Kaplica owiana legendami

W tym miejscu modlono się już 500 lat temu.

Nabożeństwa ku czci Najświętszej Maryi Panny w parafii św. Jakuba w Tolkmicku, które organizowane są poza świątynią, odbywają się w każdy poniedziałek i środę maja. Każdorazowo wierni spotykają się wówczas przy różnych kapliczkach, które rozproszone są po ich parafii.

– Każda z nich jest wyjątkowa i za każdą z nich kryje się jakaś historia, ale w nas zawsze szczególną ciekawość budzi zabytkowa kaplica, która znajduje się na terenie posesji państwa Wilczyńskich – przyznaje ks. Józef Grochowski, proboszcz parafii. – A dzieje się tak, gdyż jest to obiekt bardzo tajemniczy, wokół którego zrodziło się mnóstwo opowieści i legend – wyjaśnia.

Dziś skromny, pobielany obelisk z krzyżem wewnątrz stoi w miejscu, które według wielu źródeł mogło służyć za miejsce kultu religijnego już od końca XVII w., a może nawet i wcześniej. Historycy w swoich opracowaniach dotyczących Tolkmicka i Wysoczyzny Elbląskiej wielokrotnie wspominają o kaplicy na obrzeżach tego miasta ustawionej przy drodze do Kadyn. Wiesław Kaliszuk, badacz historii Wysoczyzny Elbląskiej, pisze o organizowanej w Tolkmicku jeszcze przed I wojną światową dorocznej procesji ku czci św. Rocha, będącej dziękczynieniem za ocalenie mieszkańców od plagi dżumy. Procesja ta, jak napisał na swojej stronie internetowej W. Kaliszuk, zatrzymywała się także przy kaplicy, która stała pośród pięciu starych lip. – To właśnie jest najprawdopodobniej ta kaplica, o której mówimy – uważa ks. Józef.

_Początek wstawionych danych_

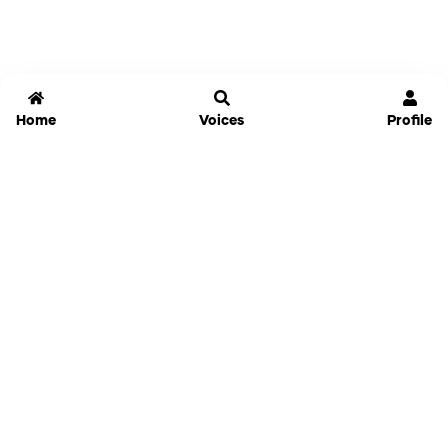
Home
Voices
Profile
Jammable
Home
Settings
Links
Pricing
Login
Sign Up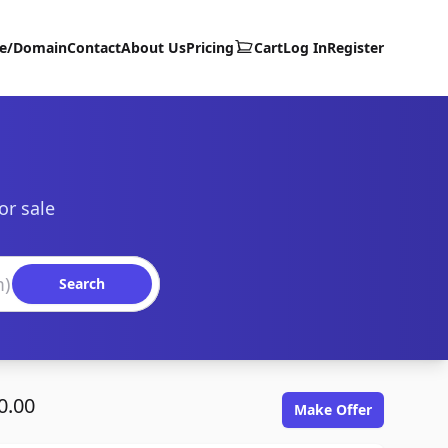
te/Domain
Contact
About Us
Pricing
Cart
Log In
Register
or sale
Search
0.00
Make Offer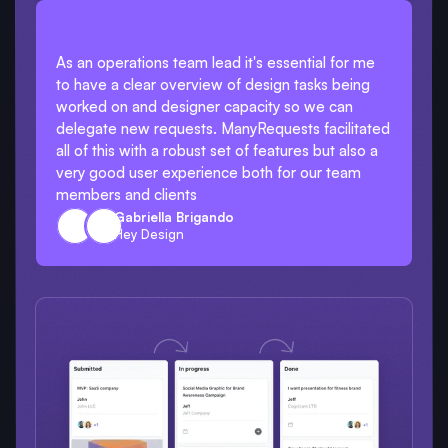
As an operations team lead it's essential for me
to have a clear overview of design tasks being
worked on and designer capacity so we can
delegate new requests. ManyRequests facilitated
all of this with a robust set of features but also a
very good user experience both for our team
members and clients
Gabriella Brigando
Hey Design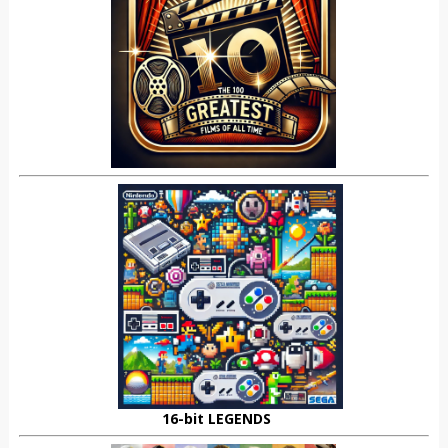
16-bit LEGENDS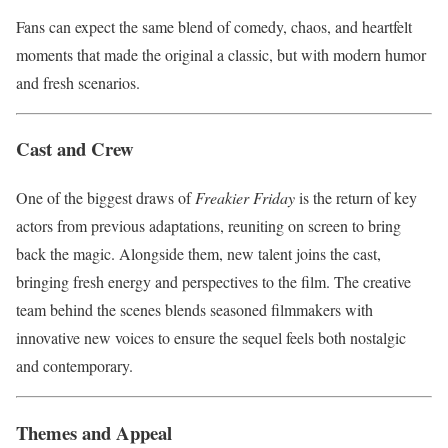
Fans can expect the same blend of comedy, chaos, and heartfelt
moments that made the original a classic, but with modern humor
and fresh scenarios.
Cast and Crew
One of the biggest draws of
Freakier Friday
is the return of key
actors from previous adaptations, reuniting on screen to bring
back the magic. Alongside them, new talent joins the cast,
bringing fresh energy and perspectives to the film. The creative
team behind the scenes blends seasoned filmmakers with
innovative new voices to ensure the sequel feels both nostalgic
and contemporary.
Themes and Appeal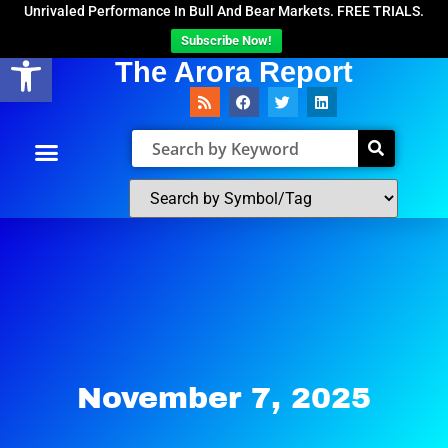
Unrivaled Performance In Bull And Bear Markets. FREE TRIALS.
Subscribe Now!
Open toolbar
The Arora Report
November 7, 2025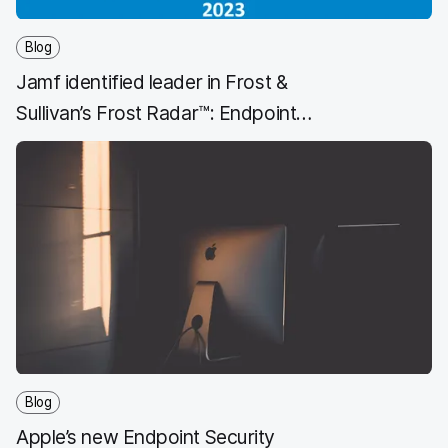
Blog
Jamf identified leader in Frost &
Sullivan’s Frost Radar™: Endpoint
Security, 2023 Report
Blog
Apple’s new Endpoint Security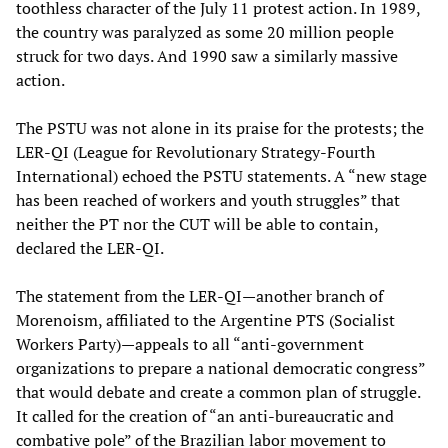
toothless character of the July 11 protest action. In 1989,
the country was paralyzed as some 20 million people
struck for two days. And 1990 saw a similarly massive
action.
The PSTU was not alone in its praise for the protests; the
LER-QI (League for Revolutionary Strategy-Fourth
International) echoed the PSTU statements. A “new stage
has been reached of workers and youth struggles” that
neither the PT nor the CUT will be able to contain,
declared the LER-QI.
The statement from the LER-QI—another branch of
Morenoism, affiliated to the Argentine PTS (Socialist
Workers Party)—appeals to all “anti-government
organizations to prepare a national democratic congress”
that would debate and create a common plan of struggle.
It called for the creation of “an anti-bureaucratic and
combative pole” of the Brazilian labor movement to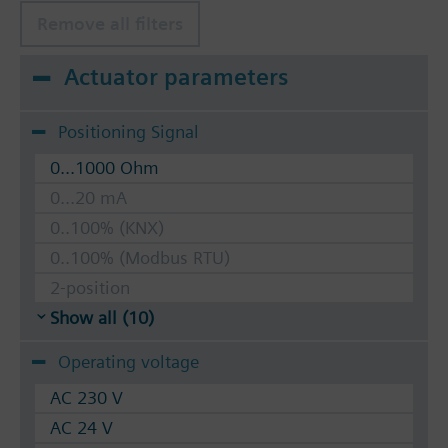
Remove all filters
Actuator parameters
Positioning Signal
0...1000 Ohm
0...20 mA
0..100% (KNX)
0..100% (Modbus RTU)
2-position
Show all (10)
Operating voltage
AC 230 V
AC 24 V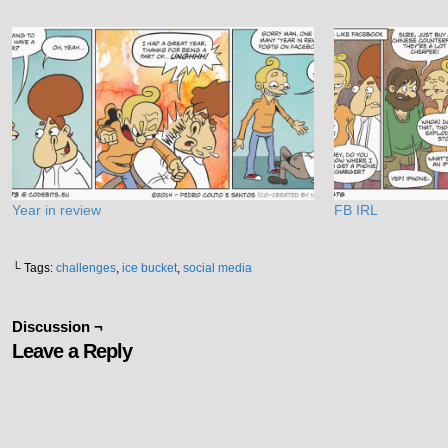
Year in review
FB IRL
└ Tags:
challenges
,
ice bucket
,
social media
Discussion ¬
Leave a Reply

O tym, jak powstała budowla, opowiadano sobie już wówczas legendy. Jedna z nich mówiła, że została ona wzniesiona przez rycerzy krzyżackich po zdobyciu pruskiego grodu, na miejscu którego powstało później Tolkmicko. Inna, bardziej barwna opowieść mówi o tym, że wybudowała ją żona rycerza, który został ciężko ranny w bitwie pod Grunwaldem i zmarł podczas drogi do domu. Miał zostać pochowany w pobliżu pięciu lip przy drodze do Kadyn. Jego żona bardzo chciała odnaleźć miejsce pochówku męża i sprowadzić jego ciało na rodzinne ziemie. Nie wiedziała jednak dokładnie, gdzie on spoczywa. Gdy przejeżdżała obok wspomnianych pięciu lip, nagle konie przy jej wozie stanęły dęba, a zaraz potem padły martwe. Kiedy chciano pochować zwierzęta, tuż pod cienką warstwą ziemi natrafiono na ciało rycerza. Zdumienie żony było tak wielkie, że postanowiła w tym miejscu postawić kaplicę jako podziękowanie za jego odnalezienie.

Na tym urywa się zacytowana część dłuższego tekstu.